EFPIA welcomes the publication of the European Union Intellectual Property Office (EUIPO) and European Patent Office (EPO) joint report on the value of intellectual property right (IPR)-intensive industries in Europe: IPR-intensive industries – including the pharmaceutical sector – have once again been found to be integral to GDP, employment and trade.
Entitled, “Intellectual property rights intensive industries and economic performance in the European Union: Industry-Level Analysis”, this is the second edition of the study undertaken by the EUIPO and EPO in 2013, to quantify the contribution made by IPR-intensive industries to the EU economy. IPR-intensive industries are defined as those having an above-average use of IPR per employee.
We are living in a period of exceptional scientific and technological progress. In the pharmaceutical sector, this progress is critical as it means bringing innovative treatments to patients every day. The extensive portfolio of new medicines available today, and those in the pipeline for tomorrow, would not be there without IP: it is the lifeblood of pharmaceutical innovation.
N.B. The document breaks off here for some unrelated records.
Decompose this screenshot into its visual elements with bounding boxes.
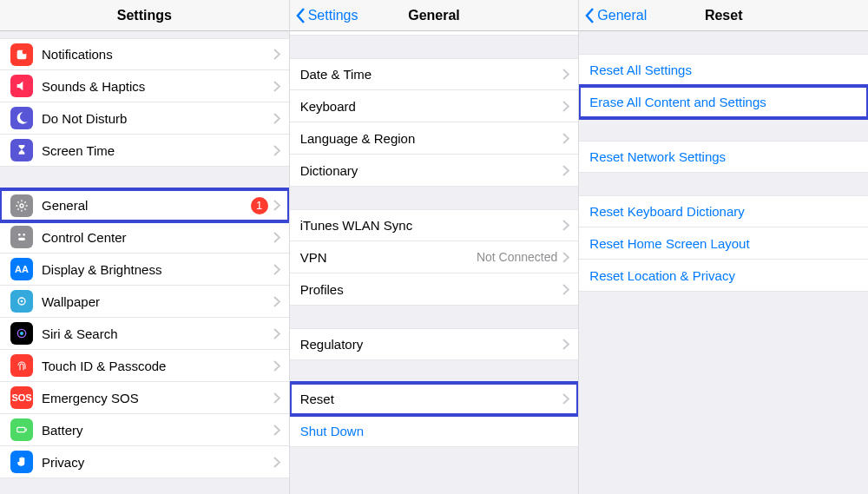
row-label: General bbox=[42, 198, 251, 213]
chevron-right-icon bbox=[273, 392, 280, 404]
row-label: Siri & Search bbox=[42, 326, 273, 341]
row-reset-keyboard-dict[interactable]: Reset Keyboard Dictionary bbox=[579, 195, 868, 227]
chevron-right-icon bbox=[273, 113, 280, 124]
row-reset-all[interactable]: Reset All Settings bbox=[579, 54, 868, 86]
back-label: General bbox=[597, 8, 647, 23]
navbar: Settings bbox=[0, 0, 289, 31]
chevron-right-icon bbox=[273, 81, 280, 92]
general-pane: Settings General Date & Time Keyboard La… bbox=[290, 0, 580, 494]
notification-badge: 1 bbox=[251, 197, 268, 214]
row-label: Shut Down bbox=[300, 424, 364, 438]
chevron-right-icon bbox=[562, 133, 569, 144]
row-label: Reset All Settings bbox=[589, 63, 692, 77]
chevron-right-icon bbox=[273, 457, 280, 468]
row-notifications[interactable]: Notifications bbox=[0, 38, 289, 70]
row-label: Emergency SOS bbox=[42, 391, 273, 405]
svg-point-4 bbox=[23, 234, 25, 236]
chevron-right-icon bbox=[562, 220, 569, 231]
svg-rect-5 bbox=[18, 238, 25, 240]
chevron-right-icon bbox=[273, 232, 280, 243]
row-reset[interactable]: Reset bbox=[290, 383, 579, 415]
chevron-left-icon bbox=[584, 7, 595, 24]
chevron-right-icon bbox=[562, 393, 569, 405]
row-touchid[interactable]: Touch ID & Passcode bbox=[0, 350, 289, 382]
row-dnd[interactable]: Do Not Disturb bbox=[0, 102, 289, 135]
row-label: Touch ID & Passcode bbox=[42, 359, 273, 373]
row-label: Reset bbox=[300, 392, 563, 406]
row-label: Reset Location & Privacy bbox=[589, 268, 735, 283]
svg-point-2 bbox=[20, 204, 23, 207]
wallpaper-icon bbox=[10, 290, 33, 313]
row-regulatory[interactable]: Regulatory bbox=[290, 328, 579, 360]
row-datetime[interactable]: Date & Time bbox=[290, 58, 579, 90]
row-label: Date & Time bbox=[300, 67, 563, 82]
chevron-right-icon bbox=[273, 328, 280, 339]
row-value: Not Connected bbox=[477, 250, 557, 264]
chevron-right-icon bbox=[562, 101, 569, 112]
row-label: Dictionary bbox=[300, 163, 563, 178]
hourglass-icon bbox=[10, 139, 33, 161]
chevron-left-icon bbox=[295, 7, 306, 24]
moon-icon bbox=[10, 107, 33, 129]
row-label: Language & Region bbox=[300, 131, 563, 146]
sounds-icon bbox=[10, 75, 33, 97]
row-sos[interactable]: SOS Emergency SOS bbox=[0, 382, 289, 414]
navbar: Settings General bbox=[290, 0, 579, 31]
row-reset-network[interactable]: Reset Network Settings bbox=[579, 141, 868, 173]
row-label: Control Center bbox=[42, 230, 273, 245]
back-label: Settings bbox=[308, 8, 358, 23]
svg-rect-11 bbox=[26, 429, 27, 431]
battery-icon bbox=[10, 418, 33, 441]
settings-pane: Settings Notifications Sounds & Haptics … bbox=[0, 0, 290, 494]
chevron-right-icon bbox=[562, 165, 569, 176]
row-label: Erase All Content and Settings bbox=[589, 95, 766, 109]
row-label: Screen Time bbox=[42, 143, 273, 158]
row-vpn[interactable]: VPN Not Connected bbox=[290, 241, 579, 273]
row-controlcenter[interactable]: Control Center bbox=[0, 221, 289, 254]
row-dictionary[interactable]: Dictionary bbox=[290, 155, 579, 187]
row-profiles[interactable]: Profiles bbox=[290, 273, 579, 306]
reset-pane: General Reset Reset All Settings Erase A… bbox=[579, 0, 868, 494]
row-keyboard[interactable]: Keyboard bbox=[290, 90, 579, 122]
row-sounds[interactable]: Sounds & Haptics bbox=[0, 70, 289, 102]
svg-rect-10 bbox=[17, 427, 25, 431]
row-siri[interactable]: Siri & Search bbox=[0, 318, 289, 350]
row-label: VPN bbox=[300, 250, 477, 265]
chevron-right-icon bbox=[562, 284, 569, 295]
row-label: Privacy bbox=[42, 455, 273, 470]
row-erase-all[interactable]: Erase All Content and Settings bbox=[579, 86, 868, 118]
controlcenter-icon bbox=[10, 226, 33, 248]
row-reset-home[interactable]: Reset Home Screen Layout bbox=[579, 227, 868, 260]
row-label: iTunes WLAN Sync bbox=[300, 218, 563, 233]
row-label: Reset Keyboard Dictionary bbox=[589, 204, 744, 219]
row-label: Reset Network Settings bbox=[589, 149, 726, 164]
row-display[interactable]: AA Display & Brightness bbox=[0, 254, 289, 286]
row-label: Battery bbox=[42, 423, 273, 438]
page-title: Settings bbox=[0, 8, 289, 23]
chevron-right-icon bbox=[562, 252, 569, 263]
row-reset-location[interactable]: Reset Location & Privacy bbox=[579, 260, 868, 292]
chevron-right-icon bbox=[273, 200, 280, 211]
row-label: Regulatory bbox=[300, 337, 563, 352]
row-language[interactable]: Language & Region bbox=[290, 122, 579, 155]
siri-icon bbox=[10, 322, 33, 345]
row-screentime[interactable]: Screen Time bbox=[0, 135, 289, 167]
row-label: Wallpaper bbox=[42, 294, 273, 309]
navbar: General Reset bbox=[579, 0, 868, 31]
row-battery[interactable]: Battery bbox=[0, 414, 289, 446]
display-icon: AA bbox=[10, 258, 33, 280]
back-button[interactable]: Settings bbox=[290, 7, 358, 24]
row-label: Reset Home Screen Layout bbox=[589, 236, 749, 251]
row-general[interactable]: General 1 bbox=[0, 189, 289, 221]
row-wallpaper[interactable]: Wallpaper bbox=[0, 286, 289, 318]
row-label: Sounds & Haptics bbox=[42, 79, 273, 94]
svg-point-1 bbox=[23, 49, 27, 54]
row-privacy[interactable]: Privacy bbox=[0, 446, 289, 478]
sos-icon: SOS bbox=[10, 386, 33, 409]
chevron-right-icon bbox=[273, 425, 280, 436]
row-itunes-sync[interactable]: iTunes WLAN Sync bbox=[290, 209, 579, 241]
row-shutdown[interactable]: Shut Down bbox=[290, 415, 579, 447]
chevron-right-icon bbox=[273, 264, 280, 275]
back-button[interactable]: General bbox=[579, 7, 647, 24]
chevron-right-icon bbox=[273, 49, 280, 60]
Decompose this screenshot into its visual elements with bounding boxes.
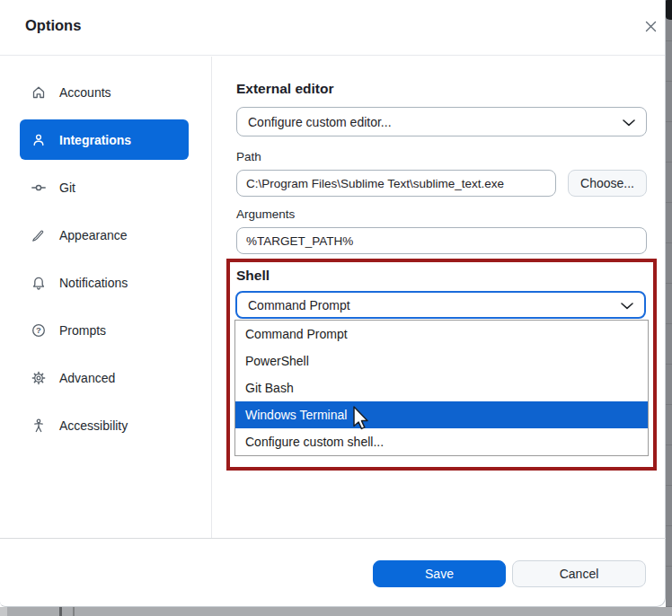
external-editor-select-value: Configure custom editor... bbox=[248, 115, 392, 129]
shell-option-windows-terminal[interactable]: Windows Terminal bbox=[235, 401, 648, 428]
dialog-header: Options bbox=[0, 0, 665, 56]
shell-option-git-bash[interactable]: Git Bash bbox=[235, 374, 648, 401]
footer-divider bbox=[0, 538, 666, 539]
sidebar-item-appearance[interactable]: Appearance bbox=[20, 215, 189, 255]
bell-icon bbox=[31, 276, 46, 290]
person-icon bbox=[31, 133, 46, 147]
shell-dropdown-list: Command Prompt PowerShell Git Bash Windo… bbox=[234, 320, 649, 456]
path-label: Path bbox=[236, 150, 261, 163]
accessibility-icon bbox=[31, 418, 46, 433]
background-app-right-edge bbox=[666, 0, 672, 616]
shell-option-configure-custom-shell[interactable]: Configure custom shell... bbox=[235, 428, 648, 455]
shell-option-powershell[interactable]: PowerShell bbox=[235, 348, 648, 374]
svg-text:?: ? bbox=[36, 325, 41, 335]
external-editor-heading: External editor bbox=[236, 81, 334, 97]
choose-button[interactable]: Choose... bbox=[568, 170, 647, 197]
question-icon: ? bbox=[31, 323, 46, 338]
sidebar: Accounts Integrations Git Appearance Not… bbox=[0, 57, 212, 538]
path-input[interactable] bbox=[236, 170, 556, 197]
gear-icon bbox=[31, 371, 46, 385]
arguments-input[interactable] bbox=[236, 227, 647, 254]
sidebar-item-label: Accounts bbox=[59, 85, 111, 100]
git-commit-icon bbox=[31, 180, 46, 195]
background-app-bottom-strip bbox=[0, 607, 672, 616]
bottom-strip-divider bbox=[59, 607, 62, 616]
shell-select-value: Command Prompt bbox=[248, 298, 350, 312]
sidebar-item-advanced[interactable]: Advanced bbox=[20, 357, 189, 398]
shell-heading: Shell bbox=[236, 268, 270, 284]
sidebar-item-integrations[interactable]: Integrations bbox=[20, 119, 189, 160]
save-button[interactable]: Save bbox=[373, 560, 506, 587]
sidebar-item-label: Notifications bbox=[59, 276, 128, 290]
background-app-corner bbox=[665, 0, 672, 20]
sidebar-item-label: Advanced bbox=[59, 371, 115, 385]
cancel-button[interactable]: Cancel bbox=[512, 560, 646, 587]
sidebar-item-label: Accessibility bbox=[59, 418, 128, 433]
shell-select[interactable]: Command Prompt bbox=[235, 291, 646, 319]
home-icon bbox=[31, 85, 46, 100]
arguments-label: Arguments bbox=[236, 207, 295, 221]
dialog-title: Options bbox=[25, 17, 81, 34]
external-editor-select[interactable]: Configure custom editor... bbox=[236, 107, 647, 136]
sidebar-item-label: Prompts bbox=[59, 323, 106, 338]
chevron-down-icon bbox=[621, 298, 633, 312]
sidebar-item-accessibility[interactable]: Accessibility bbox=[20, 405, 189, 445]
chevron-down-icon bbox=[623, 115, 635, 129]
bottom-strip-divider bbox=[73, 607, 75, 616]
paintbrush-icon bbox=[31, 228, 46, 242]
sidebar-item-prompts[interactable]: ? Prompts bbox=[20, 310, 189, 350]
bottom-strip-segment bbox=[0, 607, 7, 616]
sidebar-item-git[interactable]: Git bbox=[20, 167, 189, 207]
sidebar-item-label: Git bbox=[59, 180, 75, 195]
options-dialog: Options Accounts Integrations Git bbox=[0, 0, 666, 607]
sidebar-item-label: Appearance bbox=[59, 228, 128, 242]
sidebar-item-notifications[interactable]: Notifications bbox=[20, 262, 189, 303]
shell-option-command-prompt[interactable]: Command Prompt bbox=[235, 321, 648, 348]
sidebar-item-accounts[interactable]: Accounts bbox=[20, 72, 189, 112]
close-button[interactable] bbox=[639, 16, 662, 40]
close-icon bbox=[645, 21, 657, 35]
sidebar-item-label: Integrations bbox=[59, 133, 131, 147]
EFPIA shares the view of the report that it is vital to ensure that this system remains an effective means of implementing new innovation policies.
The report concludes that an efficient IPR system encourages creativity and innovation and thereby undoubtedly ranks undoubtedly among the most important contributing factors to achieving a more competitive economy with higher employment. In a globalised economy, IPRs are indeed critical to the EU’s attractiveness and competitiveness as an investment location for high-tech industries such as ours. The report finds that IPR-intensive industries generated 27.8% of all jobs in the EU during the period 2011-2013, employing on average, 60 million Europeans, out of approximately 216 million. In total, including the further millions of jobs generated in other industries that supply goods and services to the IPR-intensive sector, 82.2 million – or 38.1% of all jobs depend on IPR. The report concludes that 42.3% of total economic activity (GDP) was generated by IPR-intensive industries.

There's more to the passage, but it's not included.